Alí sonreía al ver la perpleja cara de los europeos. Casi se estaba olvidando de la penosa experiencia que había vivido esa mañana. Continuó hablando con deleite.

—Los sacerdotes egipcios eran una casta que dominaba toda la ciencia astronómica, geográfica y arquitectónica de la época, además de la religiosa, por supuesto. El faraón, por muy divino que fuera, no podía obviar a tan poderoso estamento. Incluso fueron capaces de deponer monarcas contrarios a sus intereses de clase cuando así lo consideraban conveniente, como hicieron con el antecesor de Tutankamón, el faraón Amenofis IV.

—Así que los científicos estábamos mejor considerados en la antigüedad que ahora mismo —propuso John divertido.

—Bueno, en épocas pretéritas no se les denominaba así, más bien se les conocía con el nombre de magos. Todos los sacerdotes de alto rango eran consumados hechiceros, alquimistas, adivinos, astrólogos, curanderos y profetas.

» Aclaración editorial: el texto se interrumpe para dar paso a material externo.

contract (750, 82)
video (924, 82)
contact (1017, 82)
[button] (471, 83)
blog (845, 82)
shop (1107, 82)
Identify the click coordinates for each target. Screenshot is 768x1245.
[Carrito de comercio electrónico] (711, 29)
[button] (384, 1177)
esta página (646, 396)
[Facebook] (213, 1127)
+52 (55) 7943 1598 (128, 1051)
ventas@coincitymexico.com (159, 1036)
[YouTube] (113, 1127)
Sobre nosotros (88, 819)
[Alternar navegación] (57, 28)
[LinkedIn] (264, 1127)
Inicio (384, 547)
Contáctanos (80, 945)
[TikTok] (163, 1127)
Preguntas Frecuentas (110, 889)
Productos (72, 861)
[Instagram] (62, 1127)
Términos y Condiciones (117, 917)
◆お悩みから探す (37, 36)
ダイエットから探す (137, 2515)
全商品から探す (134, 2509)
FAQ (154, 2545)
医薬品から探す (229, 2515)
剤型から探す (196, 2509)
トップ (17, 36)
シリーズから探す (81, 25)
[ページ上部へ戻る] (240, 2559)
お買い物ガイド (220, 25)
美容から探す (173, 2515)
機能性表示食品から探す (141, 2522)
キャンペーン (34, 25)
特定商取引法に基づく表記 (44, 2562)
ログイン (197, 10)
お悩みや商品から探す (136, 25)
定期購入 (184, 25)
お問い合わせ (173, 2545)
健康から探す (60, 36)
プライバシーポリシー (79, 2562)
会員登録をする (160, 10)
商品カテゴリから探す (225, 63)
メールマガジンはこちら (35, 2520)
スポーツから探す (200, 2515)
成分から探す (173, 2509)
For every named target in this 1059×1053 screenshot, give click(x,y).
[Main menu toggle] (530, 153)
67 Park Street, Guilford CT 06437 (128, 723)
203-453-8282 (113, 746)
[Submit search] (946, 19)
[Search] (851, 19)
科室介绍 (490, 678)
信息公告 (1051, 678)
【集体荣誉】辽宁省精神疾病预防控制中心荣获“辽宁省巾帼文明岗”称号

—Ya, hoy les llamaríamos químicos, astrónomos, médicos.

—Exacto —Alí interrumpió la enumeración de Marie—. Eran los que tenían la llave del saber, y utilizaban la información para perpetrar prodigios que mantenían al pueblo atemorizado, reverente y sumiso. Por ejemplo, muchos de los oficiantes que tenían por misión encender el fuego sagrado para ofrendar los sacrificios a los dioses lo hacían con cristales esféricos rellenos de agua, ante el pasmo y el recogimiento general de la plebe que realmente creía que las llamas eran obra del dios que se estaba adorando en ese preciso momento.

—Y, después de los egipcios, estos conocimientos se perdieron, ¿verdad? —declaró Marie.